Ao anunciar uma radical mudança na política de moderação das redes sociais controladas pela empresa Meta, entre as quais o Facebook e o Instagram, o megaempresário Mark Zuckerberg passou a impressão de ter escancarado ainda mais a Caixa de Pandora do mundo digital, da qual invariavelmente saem mentiras, discursos de ódio, teorias de conspiração e informações falsas que comprometem a saúde das pessoas, geram comportamentos antissociais e colocam em risco a própria democracia. A decisão do CEO da Meta alinha a empresa à visão questionável do recém-eleito presidente dos EUA, Donald Trump, sobre liberdade de expressão e sobre o domínio de um mercado que movimenta milhões de dólares. Por isso, está provocando reações contundentes em vários países, inclusive no Brasil, que protagonizou recentemente um litígio sobre esse tema envolvendo o Supremo Tribunal Federal e outro magnata da comunicação digital, o multibilionário Elon Musk, dono do X e agora integrante do governo Trump.

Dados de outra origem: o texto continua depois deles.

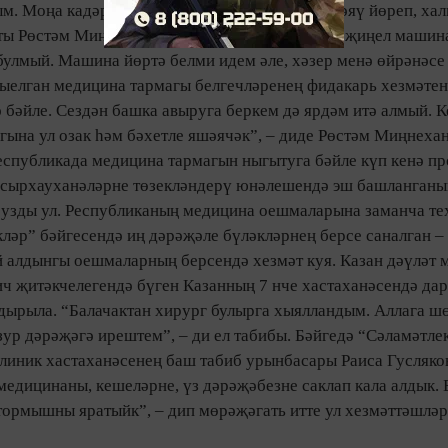
. Моңа кадәр көн саен сигез чакрым юлны җәяү йөреп, хал
ы Рөстәм Миңнеханов көтелмә­гән бүләк ясап, җиңел машина
улмый. Машина йөртә белми идем әле, хәзер менә өйрәнәсе 
ыелган медицина тармагы белгечләренең фидакарь хезмәтен
 бәй­ле. Сездән башка авыруга беркем дә ярдәм итә алмый. 
гына ул озак һәм бә­хетле яшәячәк”, – диде Рөстәм Миңнеха
спубликада медицина тармагын ныгытуга бәй­ле күп кенә п
ә сыр­хауханәләрне төзеклән­дерү юнәлешендә эш башланганы
п узды ул. Республиканың медицина оешмаларына заманча т
кләр” бәйгесендә иң дәрәҗәле бүләкләрнең берсе саналган –
ый алдынгы оешмаларның берсендә хез­мәт куя. Казан дәүләт
 җитәкчелегендә бүген Казан­ның 7 нче хастаха­нә­сендә да­
уздырыла. “Балачактан хирург булырга хыялландым. Аллага ш
р дәрәҗәгә ирештем”, – ди ел табибы. Бәйгедә “Сәламәтлек
линик хастаханә­сенең баш табиб урынбасары Раиса Гусля­ко
 медицинаны, кешеләрне, үз дәрәҗәбезне саклап кала алдык. 
рмышны яратыйк”, – дип мө­рә­җәгать итте ул хез­мәт­тәшлә­р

A própria Constituição brasileira reconhece que a liberdade de expressão tem sua amplitude restrita pelos direitos das demais pessoas
Vem exatamente do ministro Alexandre de Moraes, que representou o STF no referido embate, a resposta mais forte ao anúncio e às insinuações de Zuckerberg sobre censura estrangeira às suas redes. “As redes sociais não são terra sem lei. No Brasil, só continuarão a operar se respeitarem a legislação brasileira, independentemente de bravatas de dirigentes irresponsáveis das big techs” — afirmou o magistrado durante o ato de defesa da democracia, na última quarta-feira, em Brasília. Logo depois, em evento realizado no Supremo Tribunal Federal, o decano da Corte Gilmar Mendes reafirmou que “não é possível confundir a regulamentação das redes sociais e a proteção dos direitos fundamentais com censura”.
Esse debate, evidentemente, não deve ficar restrito ao âmbito do Supremo Tribunal Federal. A liberdade de expressão é uma bandeira da democracia e uma justificada vocação do ser humano desde que aprendeu a se comunicar. Suprimi-la e controlá-la é próprio de ditadores que se julgam no direito de tutelar o pensamento e a vontade das demais pessoas. Ainda assim, não pode ser um valor absoluto porque tende a ser contaminada por deformações danosas à sociedade. Sem limites, a liberdade de expressão vira libertinagem de expressão.
A questão central desse debate potencializado pela popularização das redes sociais é saber quem terá legitimidade para aplicar as necessárias restrições. Mas o regramento estabelecido pelos poderes constituídos com a anuência da sociedade não pode ser confundido com autoritarismo. A própria Constituição brasileira reconhece que a liberdade de expressão tem sua amplitude restrita pelos direitos das demais pessoas.
Quando tal limitação não ocorre espontaneamente e de forma adequada pelos autores de postagens e difusores de informações, recorre-se à legislação, ao regramento, à regulamentação. É o que sociedades livres do mundo inteiro tentam fazer atualmente com as redes sociais para poderem conviver pacificamente com essa poderosa forma de comunicação representada pelos meios digitais. Nesse contexto, a decisão absurda anunciada na última quarta-feira pela Meta soa como um boicote aos debates que buscam soluções negociadas para o impasse.